Records show that when she was a judge in Orleans Parish Criminal District Court, Orleans Parish District Attorney candidate Keva Landrum signed off on two material witness warrants that could have allowed victims of violent crimes to be jailed. 

Last week, The Lens reported on how candidates for DA in the Nov. 3 election handled controversial material witness warrants during their careers in the criminal justice system. In at least one instance, DA candidate Arthur Hunter signed off on a material witness warrant for a victim of domestic abuse. City Councilman Jason Williams, who served as a judge for only a few months in 2003, said he did not issue any material witness warrants for crime victims. The Lens found no evidence that he did in a review of court minutes.

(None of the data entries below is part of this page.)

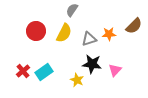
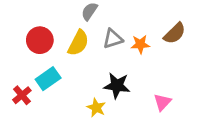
gray triangle: (89, 39) -> (113, 39), moved
pink triangle: (115, 70) -> (162, 102), moved
cyan rectangle: (44, 72) -> (48, 79), moved

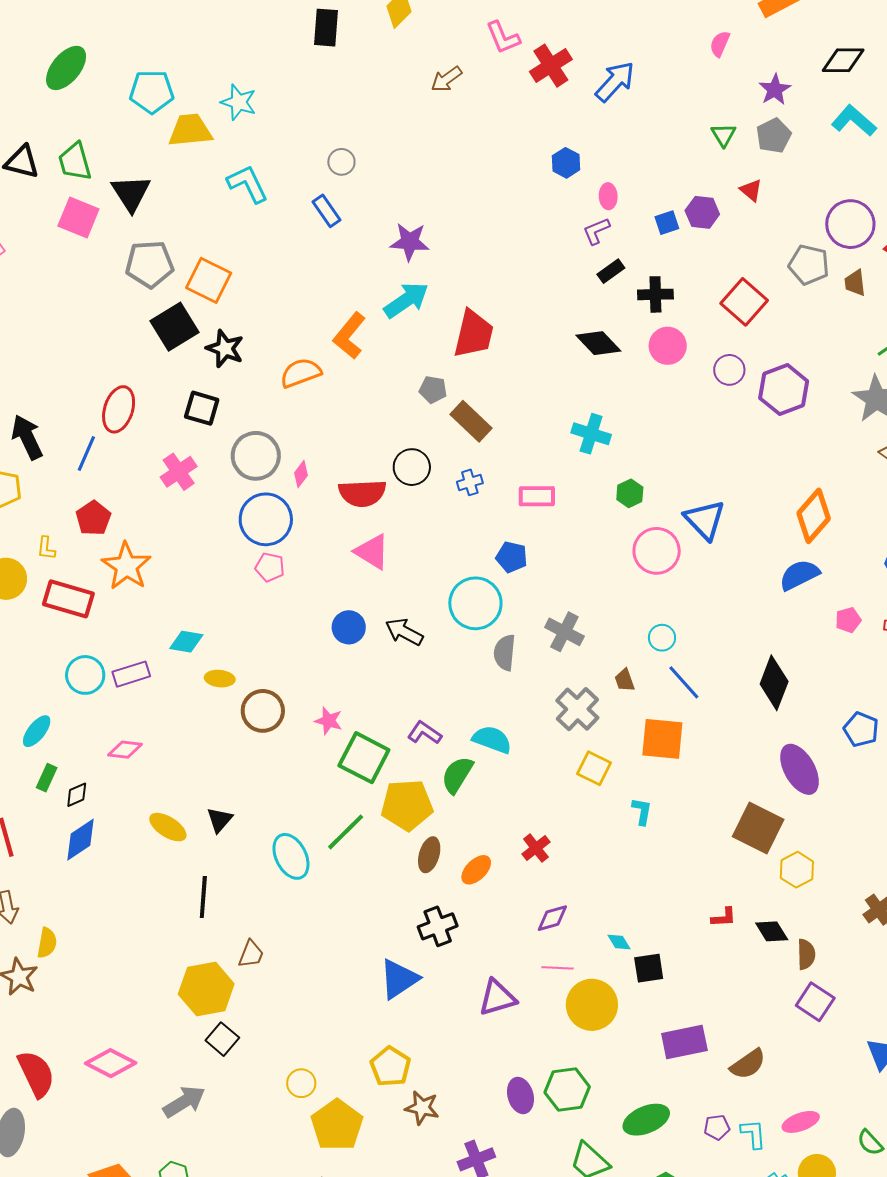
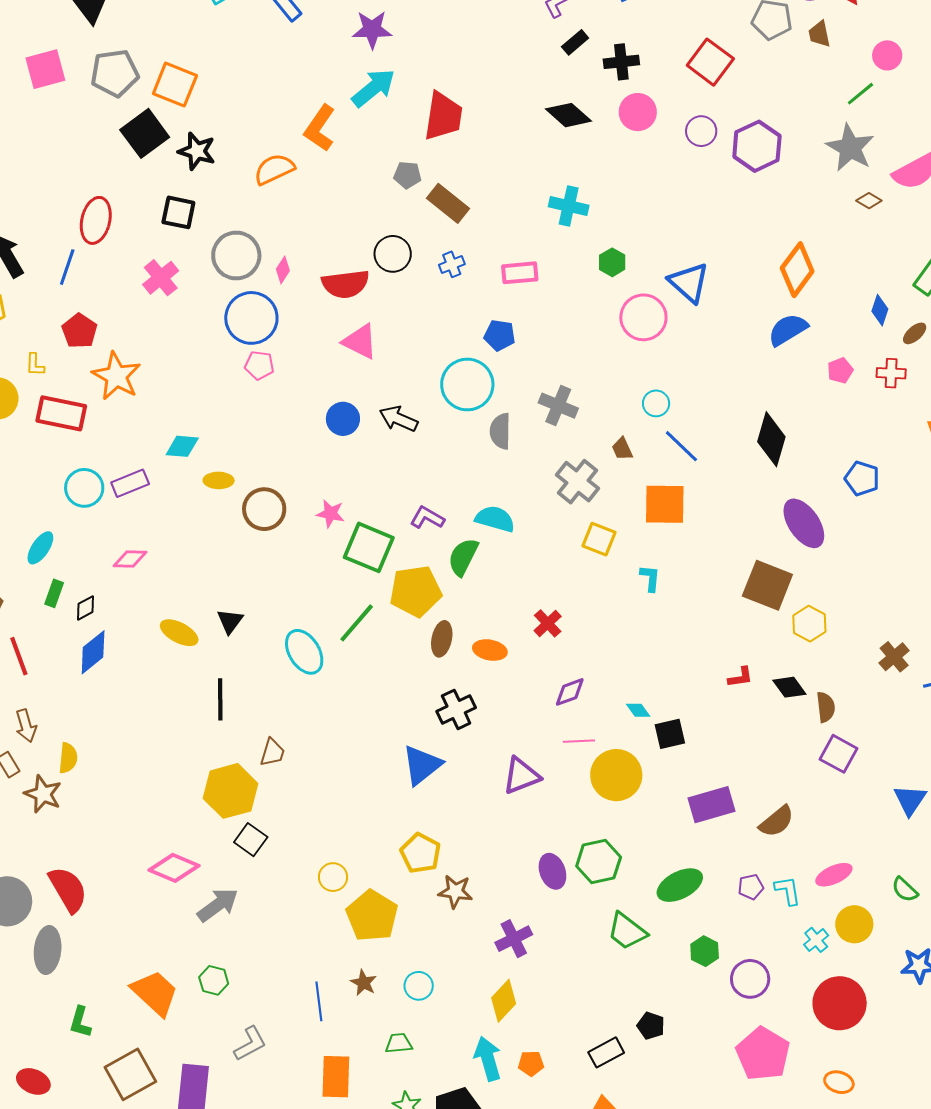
pink square: (78, 217) -> (45, 69), moved, turned -33
orange ellipse: (476, 870) -> (490, 650), turned 60
pink diamond: (111, 1063) -> (174, 868), moved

And Morris Reed, who served as a judge for several years in the 1990s, admitted signing material witness warrants during his time on the bench but said he could not recall specific details.

In that story, The Lens also identified at least 14 cases in which Landrum signed material witness warrants — some of which were issued after prosecutors had attempted to compel testimony through the use of fake subpoenas.  

It was initially unclear if any of the warrants that Landrum issued were for crime victims. But additional records obtained by the Lens now show that two of them were indeed for victims. Both were from 2015, and were for male victims of aggravated battery.

Retiring DA Leon Cannizzaro has come under fire for using material witness warrants to jail victims of domestic abuse and sexual assault, which has prompted action from both local and state governments intended to curb the practice. And as judges, all of the DA candidates have at some point had the authority to sign off on requests from prosecutors for material witness warrants.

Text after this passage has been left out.